* Procurador de Justiça aposentado, jornalista, diretor do Centro Cultural Espírita de Porto Alegre
Foi em Uruguaiana. O rapaz caminhava pela rua quando deparou com aquela conta de energia elétrica no chão, enroladinha, contendo o dinheiro para seu pagamento. Não teve dúvidas: foi ao banco, pagou e tratou de localizar seu titular. Tinha até um troquinho que queria devolver.
A notícia ganhou destaque. Não é todo o dia que se veem demonstrações de correção e honestidade como as daquele jovem.
Vivemos tempos em que atos triviais da vida de relação ganham notoriedade. Assim mesmo, sou capaz de apostar que a maioria dos brasileiros dotada de um mínimo de senso de urbanidade e educação, faria o mesmo. Nego-me a crer que tenhamos perdido todos os referenciais de respeito ao semelhante, indispensáveis à vida social e que estejamos sempre à espreita de uma oportunidade de produzir danos a outrem, em proveito próprio.
Sigo convencido de que a enxurrada de atos de corrupção que parecem espelhar a personalidade de nossa gente não é mais que um desvio provisório e episódico de uma caminhada no rumo da civilização. A produção de bens materiais que, desde a Revolução Industrial, mudou a face do mundo, criando, a cada instante, necessidades novas, fez da ganância o móvel central da vida. Inoculou na alma humana o veneno de um materialismo ignóbil. Fez com que se perdesse o sentido da vida.

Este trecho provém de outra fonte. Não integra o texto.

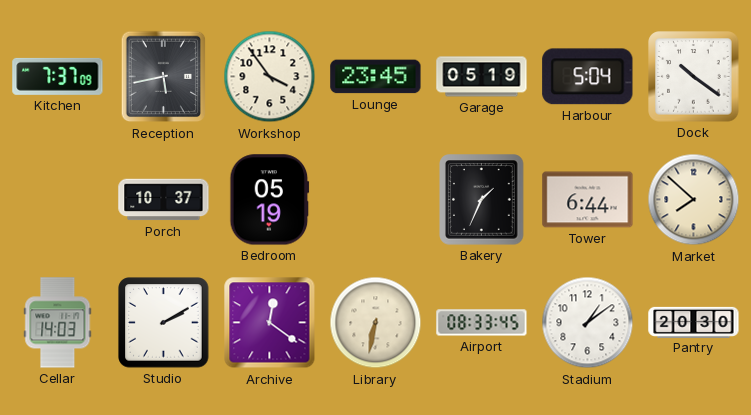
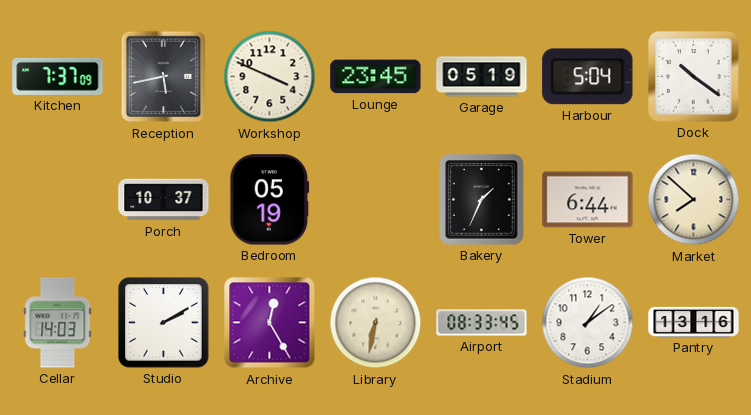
Workshop: 3:54 -> 3:49
Archive: 12:21 -> 12:25
Pantry: 20:30 -> 13:16
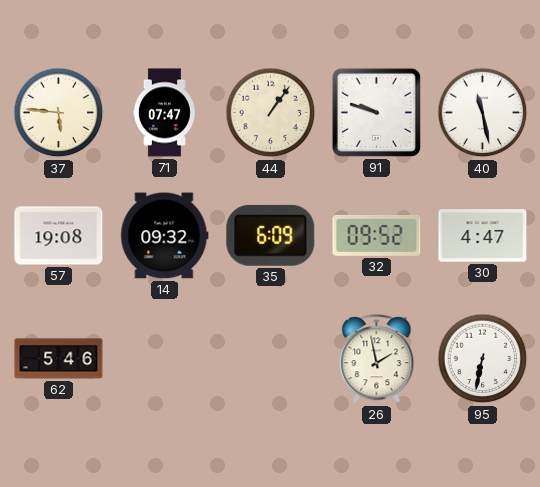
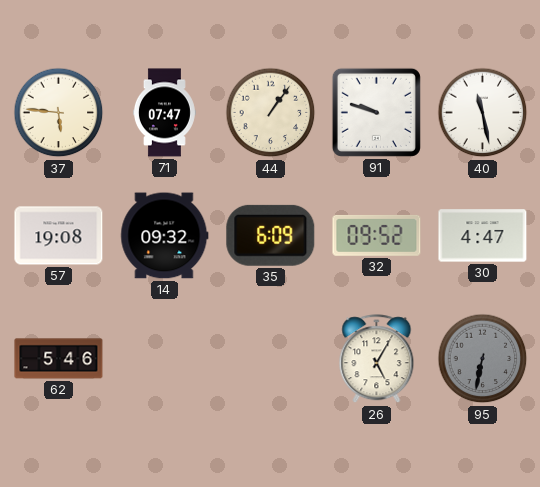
26: 1:58 -> 5:05
95 dial: white -> grey
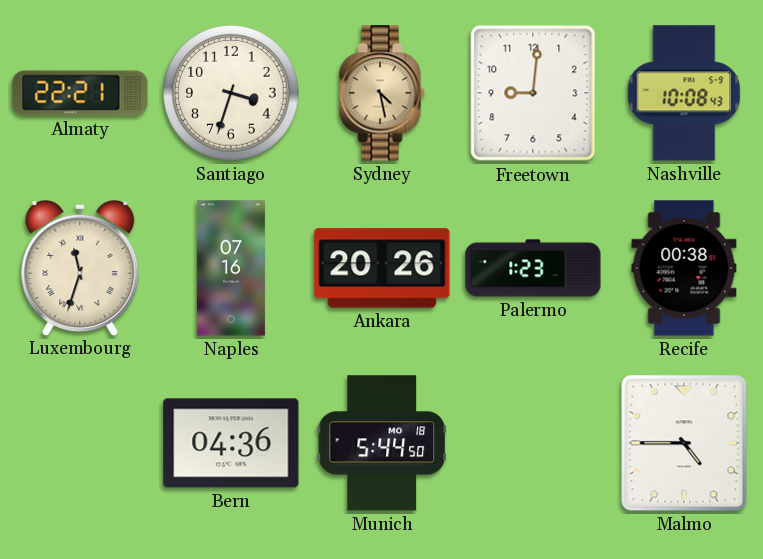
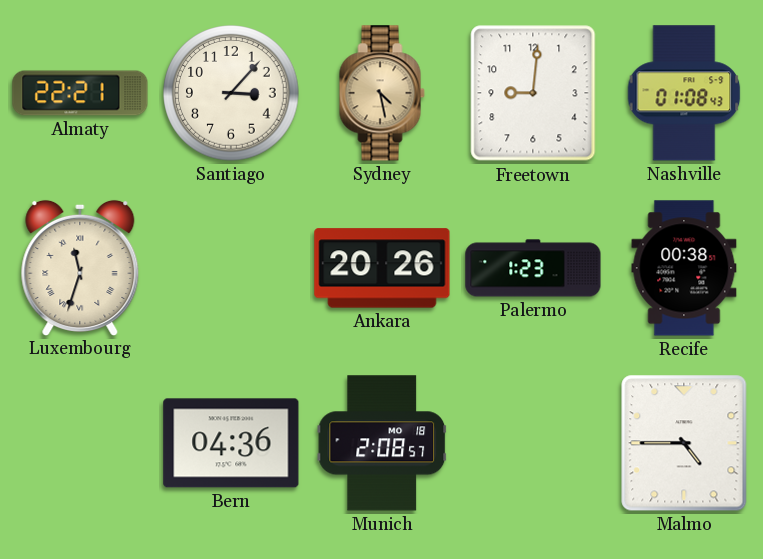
Santiago: 3:33 -> 3:07
Nashville: 10:08 -> 01:08
Naples: 07:16 -> none
Munich: 5:44 -> 2:08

Não é, como dizem alguns, a ausência e religião ou de crenças. É a carência de um sentido para a vida. Quando dela se retira o valor de solidariedade e de justiça, intrínsecos a qualquer forma de convivência, joga-se o ser humano num vazio existencial que o aproxima do caos. Mas o caos não é o destino do ser humano, seja qual for o patamar em que se encontre a sociedade onde vive.
Aparentemente, perdemos as mais primárias noções do sentido da vida. Mas, com certeza, as resgataremos. Até porque já está dando para ver que a conta a ser paga por esse provisório desvio de rumo é insustentavelmente pesada.
Como o rapaz de Uruguaiana, a maioria dos brasileiros sabe muito bem disso.